A City Upon a Hill

P1040299

A monument built to commemorate Magnitogorsk’s crucial production of supplies during World War II.

The onset of Stalin’s five-year plan in 1930 spelled disaster for peasants living in the countryside of Soviet Russia. Agricultural collectivization forced many peasants on to mass collective farms where they worked for little to no return, and organized “dekulakization” was decreed by the center in 1931. Dekulakization was meant to oust the kulaks, or well-off peasants, and was carried out through executions or deportations to mass construction sites. ((Stephen Kotkin. “Peopling Magnitostroi.” Chap. 4, In Social Dimensions of Soviet Industrialization, edited by William G. Rosenberg and Lewis H. Siegelbaum, 63. Indianapolis: Indiana University, 1993, 70.)) These sites popped up around the Soviet Union, one of the largest was a city known as Magnitostroi. Stephen Kotkin details the development of a barren wasteland into a city of 200,000 in his “Peopling Magnitostroi.”
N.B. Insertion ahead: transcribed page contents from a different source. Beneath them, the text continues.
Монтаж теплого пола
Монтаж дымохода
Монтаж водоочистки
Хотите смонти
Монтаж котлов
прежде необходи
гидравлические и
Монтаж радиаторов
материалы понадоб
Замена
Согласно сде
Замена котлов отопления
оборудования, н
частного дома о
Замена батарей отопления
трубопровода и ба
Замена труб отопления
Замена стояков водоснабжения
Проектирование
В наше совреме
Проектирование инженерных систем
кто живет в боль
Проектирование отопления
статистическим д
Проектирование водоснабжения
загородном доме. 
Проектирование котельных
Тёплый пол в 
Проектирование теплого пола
Kotkin introduces Magnitostroi as more than an industrial center; he asserts it was a “political device,” which the Bolsheviks hoped to fill with a socialist proletariat. ((Kotkin, 64.)) The site started as an isolated, bare patch of land in the southern steppe, it had few if any natural resources and no nearby cities. ((Kotkin, 64.)) The soviet center attempted multiple tactics to populate the city; army regiments, political and industrial workers, and graduates of higher education were mobilized to the city on a party member’s whim, but many did not make it. ((Kotkin, 65.)) Recruitment of ordinary soviet citizens through propaganda was also pursued. Deals with heads of factories and collective farms garnered a promise of new labor for the construction site, but far fewer bodies than what was agreed upon were sent. ((Kotkin, 69.)) Chronic labor shortages plagued Magnitostroi and the Central Committee solved this problem by deporting thousands of Kulaks to the work site. ((Kotkin, 70.)) The purported shining symbol of socialism became a dumping ground for the exiled.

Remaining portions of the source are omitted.